Can you run k3s with --debug or debug: true in the config file, and check the containerd.log to see what's going on? If that doesn't show anything interesting you might need to crank the containerd log level all the way up to trace via the CONTAINERD_LOG_LEVEL env var.
Not sure why I didn't check the logs before, but this stuck out immediately:
May 31 10:53:33 pi5c k3s[1811314]: time="2025-05-31T10:53:33+10:00" level=info msg="spegel 2025/05/31 10:53:33 \"msg\"=\"restarting image state tracker due to error\" \"error\"=\"received errors when updating all images: could not get digests for image git.madhouse-project.org/algernon/iocaine:2.0.0@sha256:d47363d2ce6a9f4ab9eb0e14257e67eb6c74e8090c97151fabf54d99c27e44d0: failed to walk image manifests: invalid character '<' looking for beginning of value\""

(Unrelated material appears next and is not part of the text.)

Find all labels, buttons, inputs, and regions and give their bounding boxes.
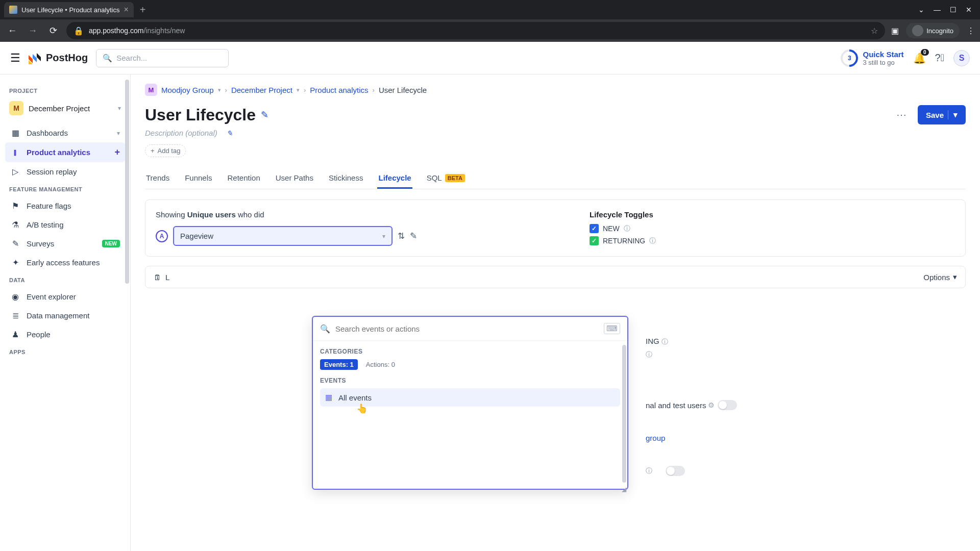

I changed registries.yaml to specify all the registries I use except that one, and the problem went away.
Ahh so yeah it was probably stuck in a loop restarting the image state tracker and relisting images over and over again.
You might open an issue with the Spegel project, if you have a good way to reproduce.
@DrJosh9000 please do create an issue in Spegel if you are seeing an error with a specific image.
I have not looked into the specific version being used but Spegel will only return from the state track loop if the context or image channel is closed. All other errors related to state tracking will only log the error.
Thanks, having narrowed it down a bit I do intend to follow up with Spegel (once I get over this flu!)
This repository uses a bot to automatically label issues which have not had any activity (commit/comment/label) for 45 days. This helps us manage the community issues better. If the issue is still relevant, please add a comment to the issue so the bot can remove the label and we know it is still valid. If it is no longer relevant (or possibly fixed in the latest release), the bot will automatically close the issue in 14 days. Thank you for your contributions.
This repository uses a bot to automatically label issues which have not had any activity (commit/comment/label) for 45 days. This helps us manage the community issues better. If the issue is still relevant, please add a comment to the issue so the bot can remove the label and we know it is still valid. If it is no longer relevant (or possibly fixed in the latest release), the bot will automatically close the issue in 14 days. Thank you for your contributions.
@brandond is this a placeholder to bump Spegel when fixed, or more needs to be done on our side?
I haven't managed to reproduce this on demand or narrow it down to anything specific in spegel, but we are planning to bump spegel next month one we get a few things pushed upstream.